- The Washington Times - Monday, June 5, 2006

Northern exposure

Canadian Ambassador Michael Wilson intends to confront congressional complaints about his country’s immigration laws by bringing Canadian officials to Washington to answer the charges.

Mr. Wilson is planning to hold direct talks with critics such as Rep. Peter T. King, chairman of the House Homeland Security Committee.

The New York Republican told CNN this weekend that al Qaeda terrorists are hiding in Canada because of its “very liberal immigration laws.”

“Americans should be very concerned because Canada is our northern neighbor, and there’s a large al Qaeda presence in Canada,” he said.

“I think it’s a disproportionate number of al Qaeda in Canada because of their very liberal immigration laws, because of how political asylum is granted so easily, and also the previous government, quite frankly, in Canada I don’t think was tough enough, as far as going after terrorism.”

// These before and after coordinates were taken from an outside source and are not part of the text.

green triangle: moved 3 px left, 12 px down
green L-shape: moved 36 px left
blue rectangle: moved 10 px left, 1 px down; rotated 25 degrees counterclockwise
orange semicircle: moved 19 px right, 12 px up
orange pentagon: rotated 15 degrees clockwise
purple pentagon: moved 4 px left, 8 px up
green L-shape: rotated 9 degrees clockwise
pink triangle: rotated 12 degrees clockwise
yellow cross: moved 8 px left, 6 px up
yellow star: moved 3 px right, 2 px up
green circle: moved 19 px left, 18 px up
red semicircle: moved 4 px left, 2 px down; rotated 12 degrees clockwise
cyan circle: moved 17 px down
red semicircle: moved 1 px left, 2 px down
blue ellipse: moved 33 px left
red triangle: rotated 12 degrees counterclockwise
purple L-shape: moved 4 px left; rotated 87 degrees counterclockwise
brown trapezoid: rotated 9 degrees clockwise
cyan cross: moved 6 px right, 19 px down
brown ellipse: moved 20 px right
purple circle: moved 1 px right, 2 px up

Mr. Wilson appeared on Sunday’s “Late Edition” to discuss the weekend arrests of 17 men in Canada suspected of plotting widespread Islamic terrorist attacks.

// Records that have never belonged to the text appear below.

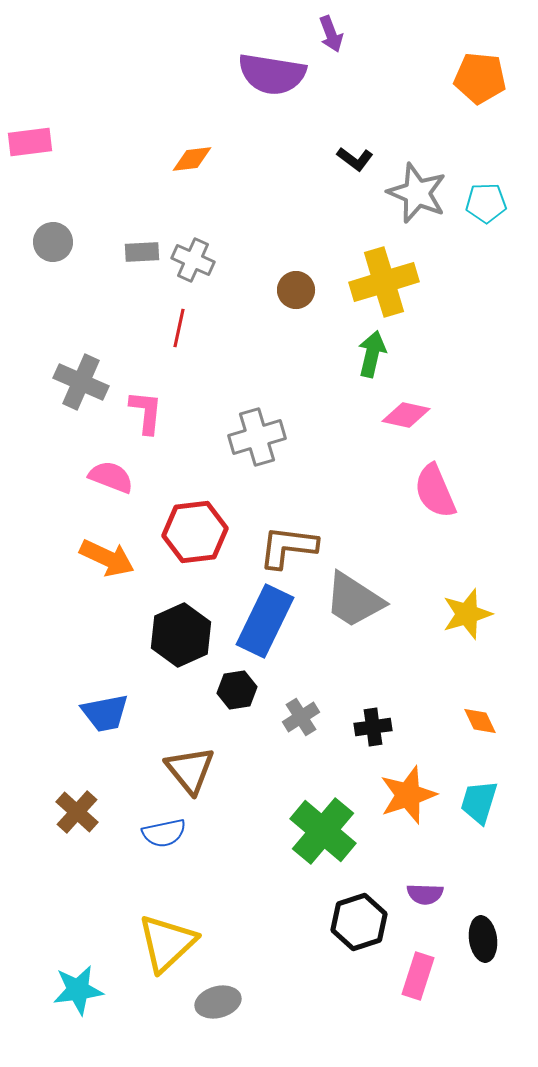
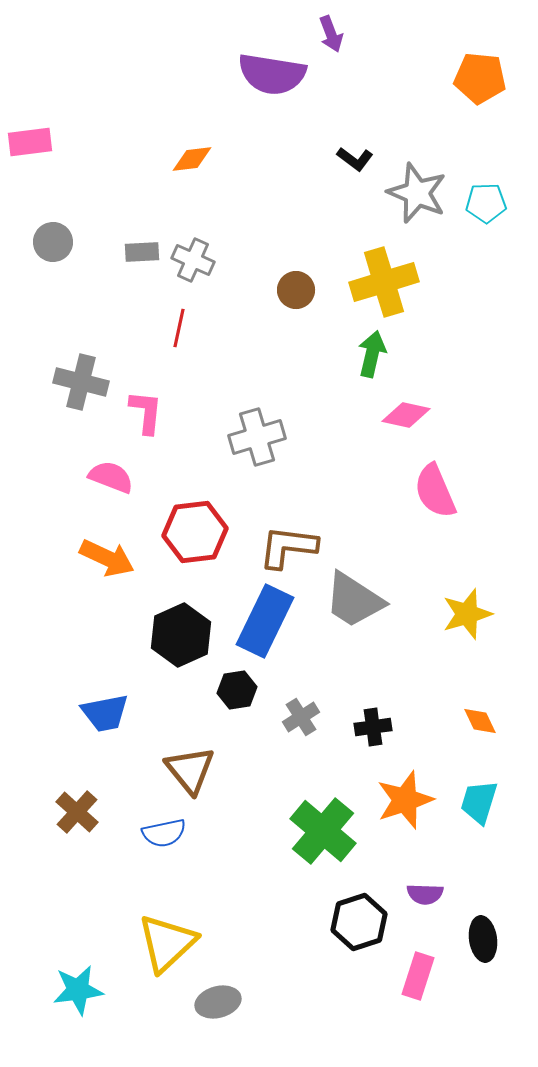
gray cross at (81, 382): rotated 10 degrees counterclockwise
orange star at (408, 795): moved 3 px left, 5 px down
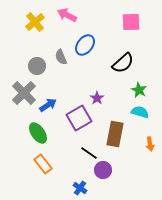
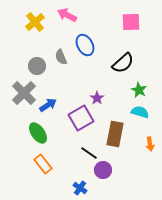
blue ellipse: rotated 65 degrees counterclockwise
purple square: moved 2 px right
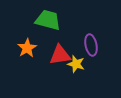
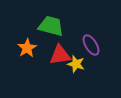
green trapezoid: moved 3 px right, 6 px down
purple ellipse: rotated 20 degrees counterclockwise
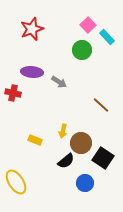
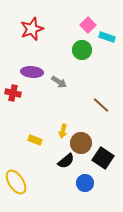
cyan rectangle: rotated 28 degrees counterclockwise
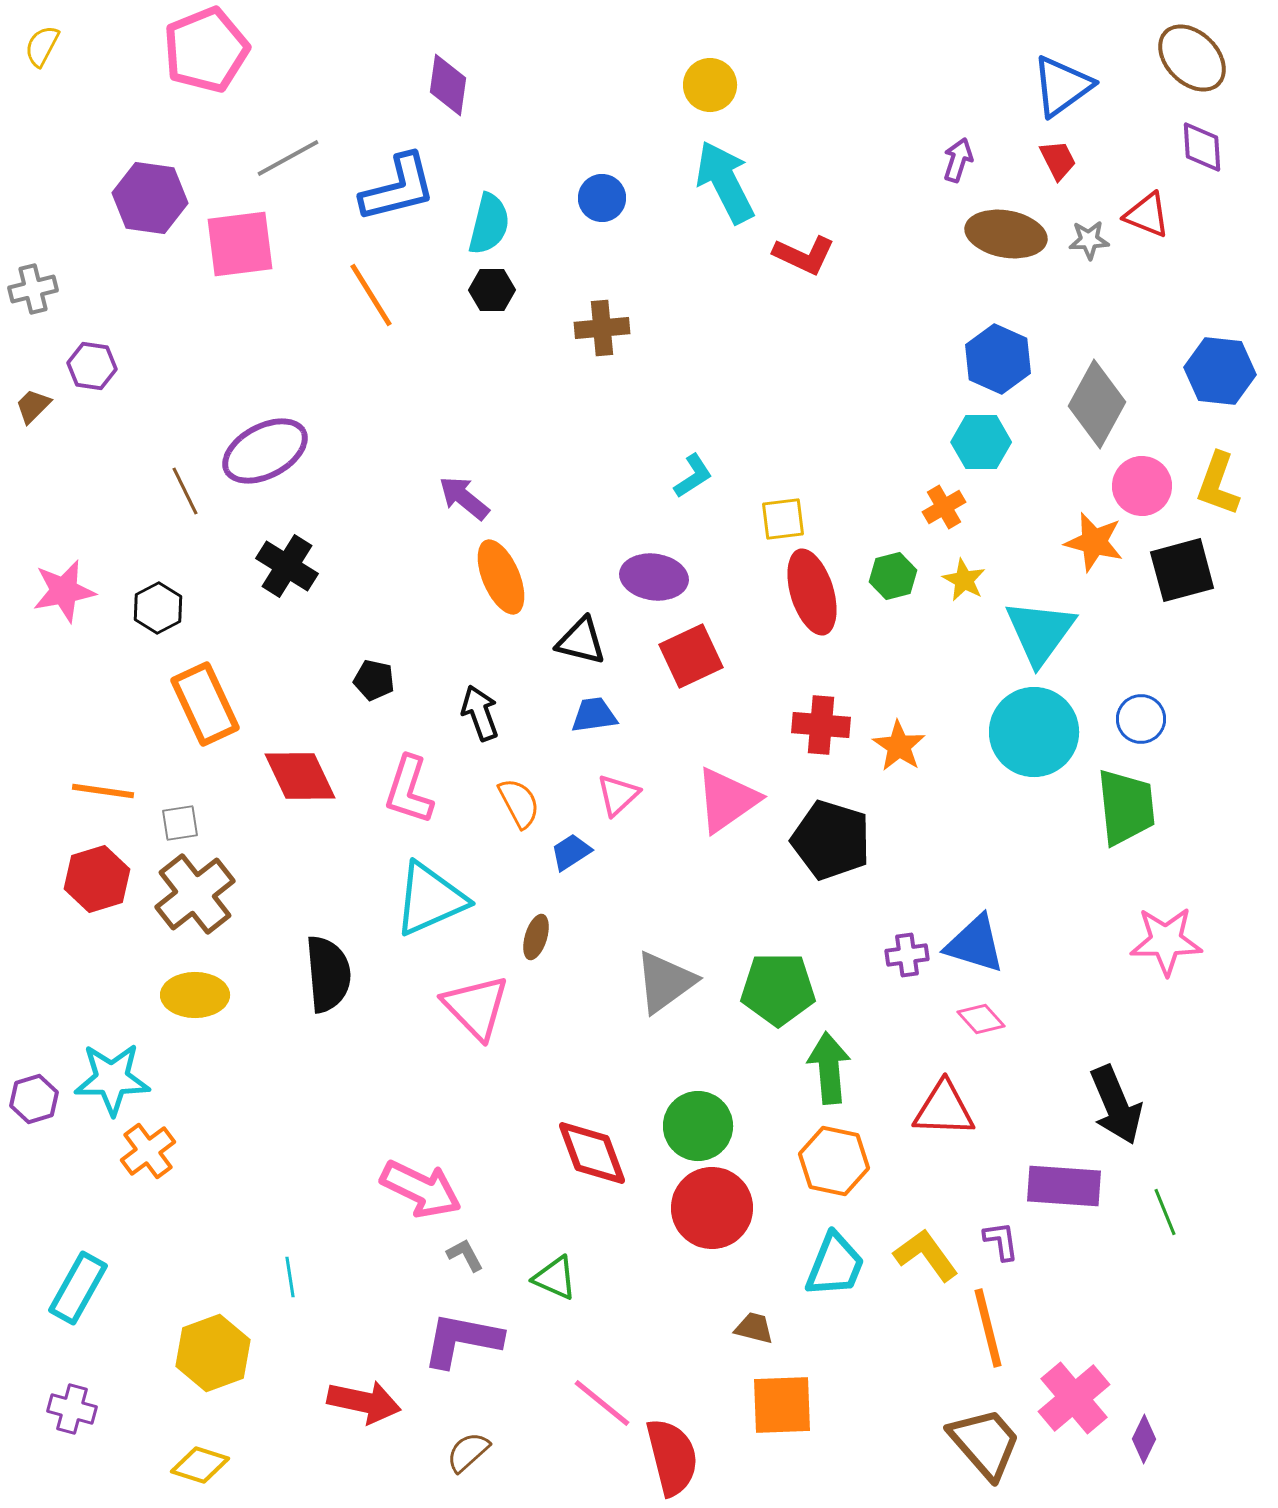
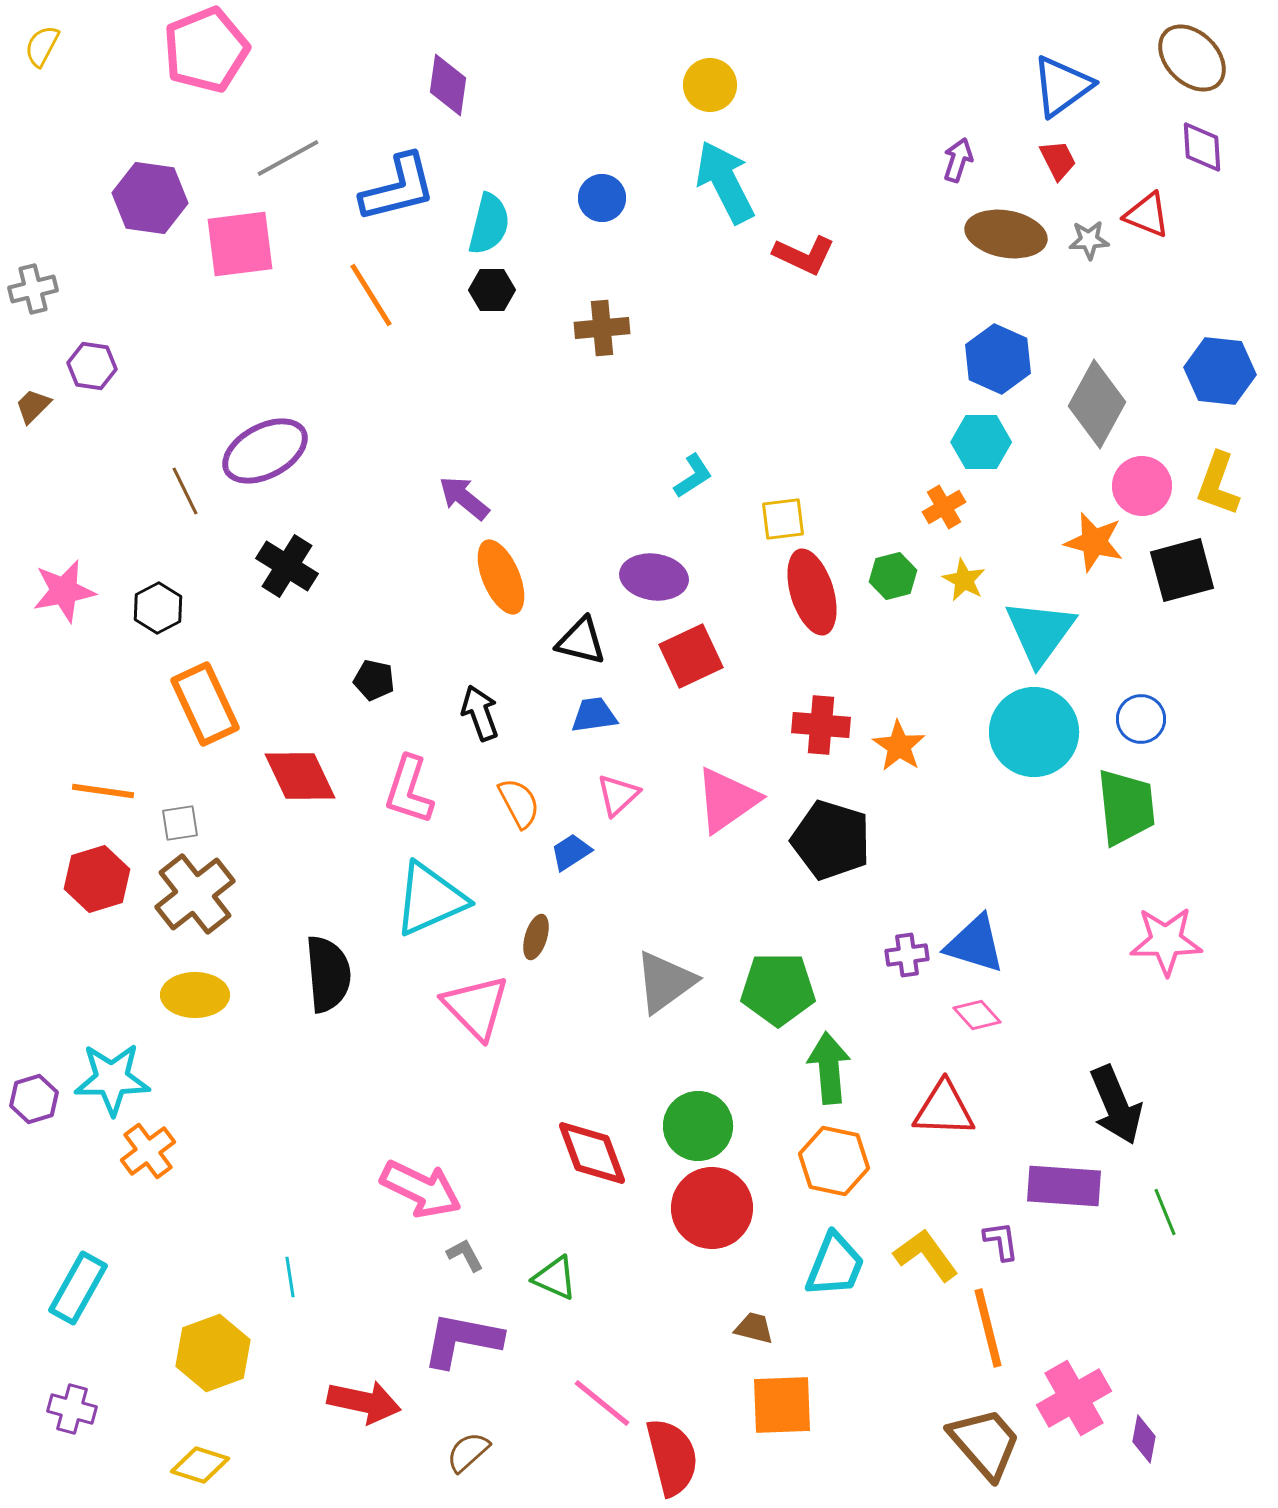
pink diamond at (981, 1019): moved 4 px left, 4 px up
pink cross at (1074, 1398): rotated 10 degrees clockwise
purple diamond at (1144, 1439): rotated 15 degrees counterclockwise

He insisted that the new Conservative government is tough not only on terrorism, but also on illegal entry.

“I disagree with what the chairman has said,” Mr. Wilson replied when asked about Mr. King’s accusations.

“I think that our immigration laws as they are implemented are very close in the outcomes as the United States’ immigration laws. We take very seriously these issues of terrorism, as demonstrated by this very successful exercise that was completed on Friday night, Saturday morning,” he said, referring to the arrests.

Mr. Wilson said Canadian immigration officials will visit Washington later this month to “respond specifically to the allegations that Congressman King has said.”

“We disagree with him, but the only way that we address this is by facts, head-on, from the people who are responsible for those parts of our policy,” he said.

At 3,000 miles, the United States has a longer border with Canada than with Mexico, where most of the U.S. immigration debate has been focused. Thousands of Americans and Canadians cross the border daily on business trips, vacations or personal visits. A truck crosses the border every two seconds, and the two countries do $2 billion in trade a day.

Afghan withdrawal

The United States is preparing to reduce its forces in Afghanistan by about 3,000 troops, the U.S. ambassador told reporters yesterday in that country’s capital, Kabul.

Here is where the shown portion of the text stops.